CPG 7909 in Patients Wih Stage IV Renal Cell Cancer

This study has been completed.
Information provided by:
ClinicalTrials.gov Identifier:
First received: August 8, 2002
Last updated: February 11, 2009
Last verified: February 2009
CPG 7909 given alone to patients with renal cell cancer after their nephrectomy.
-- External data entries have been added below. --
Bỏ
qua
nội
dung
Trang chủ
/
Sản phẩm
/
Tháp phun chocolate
CPG 7909 is as a subcutaneous injection once per week for up to 24 weeks. Up to 40 patients will be included in the study.
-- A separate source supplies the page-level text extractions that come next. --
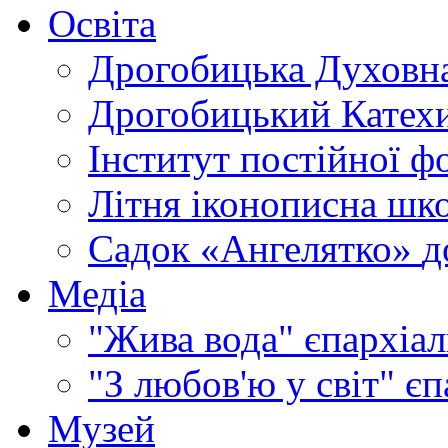
Освіта
Дрогобицька Духовна
Дрогобицький Катехи
Інститут постійної ф
Літня іконописна шк
Садок «Ангелятко»
д
Медіа
"Жива вода"
єпархіал
"З любов'ю у світ"
єп
Музей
Condition Intervention Phase
Carcinoma, Renal Cell
Drug: CPG 7909
Phase 1
Phase 2

Study Type: Interventional
Study Design: Allocation: Non-Randomized
Endpoint Classification: Safety/Efficacy Study
Intervention Model: Single Group Assignment
Masking: Open Label
Primary Purpose: Treatment
Official Title: A Phase I/II, Open Label, Multi-Center Study For The Evaluation Of CPG 7909 In Patients With Stage Iv Renal Cell Carcinoma

Resource links provided by NLM:

Further study details as provided by Pfizer:

Primary Outcome Measures:
  • To determine the tolerability of escalating doses of subcutaneously administered CPG 7909 Injection up to a maximum dose of 0.81 mg/kg in patients with metastatic renal cell cancer. [ Time Frame: Indeterminate ] [ Designated as safety issue: No ]
  • To establish the maximum tolerated dose for CPG 7909 Injection as monotherapy in patients with metastatic renal cell cancer up to a dose of 0.81mg/kg. [ Time Frame: Indeterminate ] [ Designated as safety issue: No ]
  • To estimate the overall tumor response rate of CpG 7909 according to the RECIST criteria in patients with metastatic renal cell cancer. [ Time Frame: Indeterminate ] [ Designated as safety issue: No ]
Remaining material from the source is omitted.